NoMoreJerks Posted December 13, 2013 Posted December 13, 2013 Online dating is a nightmare. Try Meetup.com instead. Dating before the internet was much easier because the only tools you had was the telephone, and friends or family to introduce you to other single people. Granted, the bar scene was huge for a long time and was where most people met. But that was then. I tried online dating and dislike it because people flake out on you the minute they see you face to face. They don't even bother to get to know you offline, because the mentality with online dating is to treat people's profiles like items at at the grocery store, a very disposable mentality with people's feelings. You can invest time writing back and forth, or talking on the phone, but all that can unravel within the first 10 seconds that you meet the OLD person. It's backwards, is my point. Old fashioned dating was easier because you saw each other physically first, so if you were attracted to each other, then you struck up conversation. You invest after you meet, not before, which is what online dating forces you to do. And you don't even know if who you've invested in online is the real deal, because it is online. Avoid OLD like the plague. Try Meetup instead. Not everyone on OLD is like that ,though, but yes, it's rare to find people who don't discard you within 10 seconds of seeing you.
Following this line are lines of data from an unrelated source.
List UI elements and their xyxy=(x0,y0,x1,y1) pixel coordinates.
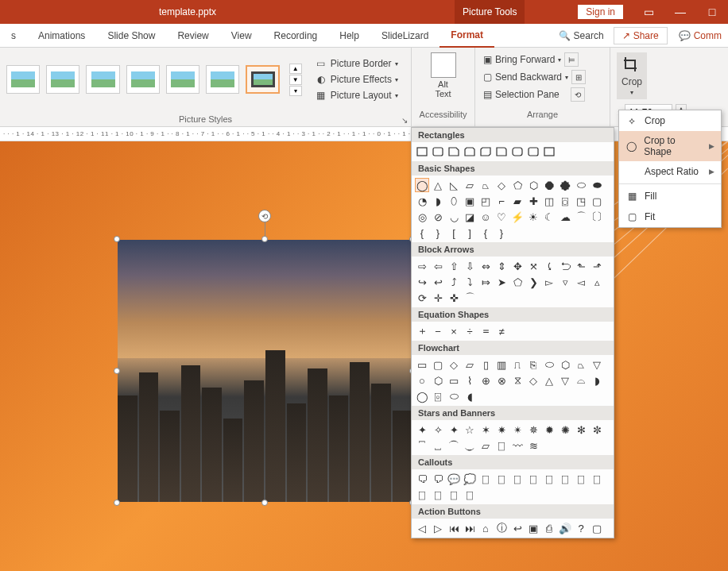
shape-callout-line2[interactable]: ⎕ xyxy=(494,472,509,486)
shape-action-movie[interactable]: ▣ xyxy=(526,521,540,535)
shape-action-forward[interactable]: ▷ xyxy=(431,521,445,535)
shape-bevel[interactable]: ▢ xyxy=(590,194,604,208)
crop-menu-crop[interactable]: ⟡Crop xyxy=(619,110,721,131)
picture-style-thumb[interactable] xyxy=(166,65,199,94)
shape-fc-process[interactable]: ▭ xyxy=(415,357,429,372)
shape-arrow-bent[interactable]: ⤹ xyxy=(542,259,556,273)
shape-l-shape[interactable]: ⌐ xyxy=(494,194,509,208)
gallery-scroll-down[interactable]: ▼ xyxy=(289,75,302,85)
shape-wave[interactable]: 〰 xyxy=(510,438,525,453)
shape-parallelogram[interactable]: ▱ xyxy=(463,178,477,192)
shape-action-help[interactable]: ? xyxy=(574,521,588,535)
bring-forward-button[interactable]: ▣Bring Forward▾⊨ xyxy=(483,52,602,67)
shape-arrow-left[interactable]: ⇦ xyxy=(431,259,445,273)
shape-smiley[interactable]: ☺ xyxy=(478,210,493,224)
shape-fc-preparation[interactable]: ⬡ xyxy=(558,357,572,372)
shape-action-document[interactable]: ⎙ xyxy=(542,521,556,535)
shape-curved-down-ribbon[interactable]: ⏝ xyxy=(463,438,477,453)
shape-5point-star[interactable]: ☆ xyxy=(463,422,477,437)
shape-callout-line1[interactable]: ⎕ xyxy=(478,472,493,486)
shape-32point-star[interactable]: ✼ xyxy=(590,422,604,437)
tab-partial[interactable]: s xyxy=(0,24,27,48)
crop-menu-fit[interactable]: ▢Fit xyxy=(619,206,721,227)
shape-callout-accent4[interactable]: ⎕ xyxy=(590,472,604,486)
shape-action-home[interactable]: ⌂ xyxy=(478,521,493,535)
shape-callout-line4[interactable]: ⎕ xyxy=(526,472,540,486)
shape-arrow-up[interactable]: ⇧ xyxy=(447,259,461,273)
shape-fc-delay[interactable]: ◗ xyxy=(590,373,604,388)
shape-arrow-rightcallout[interactable]: ▻ xyxy=(542,275,556,289)
shape-callout-accent2[interactable]: ⎕ xyxy=(558,472,572,486)
shape-round-same[interactable] xyxy=(510,145,525,159)
group-button[interactable]: ⊞ xyxy=(571,70,586,84)
picture-style-thumb[interactable] xyxy=(86,65,119,94)
shape-moon[interactable]: ☾ xyxy=(542,210,556,224)
shape-arrow-down[interactable]: ⇩ xyxy=(463,259,477,273)
shape-donut[interactable]: ◎ xyxy=(415,210,429,224)
shape-explosion2[interactable]: ✧ xyxy=(431,422,445,437)
shape-fc-magnetic[interactable]: ⌻ xyxy=(431,389,445,403)
shape-triangle[interactable]: △ xyxy=(431,178,445,192)
shape-arrow-leftup[interactable]: ⬑ xyxy=(574,259,588,273)
shape-sun[interactable]: ☀ xyxy=(526,210,540,224)
shape-snip-same[interactable] xyxy=(463,145,477,159)
shape-no-symbol[interactable]: ⊘ xyxy=(431,210,445,224)
shape-left-brace2[interactable]: { xyxy=(478,226,493,240)
shape-fc-data[interactable]: ▱ xyxy=(463,357,477,372)
resize-handle-tl[interactable] xyxy=(114,236,120,242)
resize-handle-b[interactable] xyxy=(261,500,268,506)
picture-effects-button[interactable]: ◐Picture Effects▾ xyxy=(315,73,398,86)
shape-callout-cloud[interactable]: 💭 xyxy=(463,472,477,486)
shape-diag-stripe[interactable]: ▰ xyxy=(510,194,525,208)
tab-slide-show[interactable]: Slide Show xyxy=(96,24,166,48)
shape-rounded-rectangle[interactable] xyxy=(431,145,445,159)
shape-8point-star[interactable]: ✴ xyxy=(510,422,525,437)
shape-not-equal[interactable]: ≠ xyxy=(494,324,509,338)
picture-style-thumb[interactable] xyxy=(126,65,160,94)
shape-block-arc[interactable]: ◡ xyxy=(447,210,461,224)
shape-arrow-circular[interactable]: ⟳ xyxy=(415,291,429,305)
shape-callout-border2[interactable]: ⎕ xyxy=(431,488,445,502)
shape-arrow-quad[interactable]: ✥ xyxy=(510,259,525,273)
shape-action-blank[interactable]: ▢ xyxy=(590,521,604,535)
shape-arrow-chevron[interactable]: ❯ xyxy=(526,275,540,289)
shape-arrow-striped[interactable]: ⤇ xyxy=(478,275,493,289)
shape-round-diag[interactable] xyxy=(526,145,540,159)
shape-round-single[interactable] xyxy=(494,145,509,159)
shape-plaque[interactable]: ◫ xyxy=(542,194,556,208)
align-button[interactable]: ⊨ xyxy=(564,52,579,67)
shape-pentagon[interactable]: ⬠ xyxy=(510,178,525,192)
shape-arrow-leftcallout[interactable]: ◅ xyxy=(574,275,588,289)
shape-arrow-cross[interactable]: ✜ xyxy=(447,291,461,305)
shape-fc-predefined[interactable]: ▯ xyxy=(478,357,493,372)
shape-7point-star[interactable]: ✷ xyxy=(494,422,509,437)
maximize-button[interactable]: □ xyxy=(696,0,728,24)
shape-rect9[interactable] xyxy=(542,145,556,159)
shape-arrow-curved-up[interactable]: ⤴ xyxy=(447,275,461,289)
shape-fc-card[interactable]: ▭ xyxy=(447,373,461,388)
shape-fc-manual-input[interactable]: ⏢ xyxy=(574,357,588,372)
shape-frame[interactable]: ▣ xyxy=(463,194,477,208)
shape-arrow-curved-right[interactable]: ↪ xyxy=(415,275,429,289)
shape-callout-border1[interactable]: ⎕ xyxy=(415,488,429,502)
shape-octagon[interactable]: ⯄ xyxy=(558,178,572,192)
selection-pane-button[interactable]: ▤Selection Pane⟲ xyxy=(483,87,602,102)
shape-cross[interactable]: ✚ xyxy=(526,194,540,208)
picture-style-thumb[interactable] xyxy=(206,65,239,94)
shape-decagon[interactable]: ⬭ xyxy=(574,178,588,192)
minimize-button[interactable]: — xyxy=(664,0,696,24)
crop-button[interactable]: Crop ▾ xyxy=(617,52,647,99)
shape-fc-alt-process[interactable]: ▢ xyxy=(431,357,445,372)
shape-arrow-plus[interactable]: ✛ xyxy=(431,291,445,305)
shape-fc-tape[interactable]: ⌇ xyxy=(463,373,477,388)
rotation-handle[interactable]: ⟲ xyxy=(258,210,271,222)
shape-fc-merge[interactable]: ▽ xyxy=(558,373,572,388)
shape-callout-line3[interactable]: ⎕ xyxy=(510,472,525,486)
shape-equal[interactable]: ＝ xyxy=(478,324,493,338)
tab-slidelizard[interactable]: SlideLizard xyxy=(370,24,440,48)
picture-style-thumb-selected[interactable] xyxy=(246,65,279,94)
picture-style-thumb[interactable] xyxy=(6,65,40,94)
shape-plus[interactable]: ＋ xyxy=(415,324,429,338)
shape-dodecagon[interactable]: ⬬ xyxy=(590,178,604,192)
shape-fc-collate[interactable]: ⧖ xyxy=(510,373,525,388)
It's pathetic and disgusting and immature. Most men I've met off OLD are immature jerks who just want to get laid and judge your "chemistry" and compatibility by what kinda clothing you're wearing. If it's a classy outfit that is sexy but not revealing, forget it, you ain't even getting asked for a first date. In fact, I have had men treat me like I had the plague, didn't even want to hug me at the end of the meet up, like I was some disgusting, stinky person or something.... It works itself out: i am glad those idiots weed themselves out by being such jerks on a first meet. but it still wastes my time to go out with them for a first meet. i'd rather spend that money (however much it is, even if for a coffee) on pleasant company (with friends). 1
Under The Radar Posted December 13, 2013 Posted December 13, 2013 I've seen pictures of meetups in my area. They are mostly people from certain ethnicities that I am not attracted to -- mostly low-income immigrants (who are probably also pretty religious), which I don't consider to be compatible with my lifestyle. This is why I've never even bothered. It'd be a waste of time, and if I want to do a certain activity, I have enough friends to do it with, or alone. If the purpose is to meet potential dates, then it's pointless for me to go to these meetups. Look, all I know is if I went to a "Meetup" event, and the BAT **** C-R-A-Z-Y lady was there, I'd climb a tree faster than you could blink to get away (even if I was wearing a suit) . 1
truth_seeker Posted December 13, 2013 Posted December 13, 2013 I seriously think many of the women that do that, show the guys picture to their friends or someone else… And the friends probably say oh he's okay looking or you could do better than that… Which in turn causes the woman to cancel. I wonder if these friends say this out of honesty or jealousy?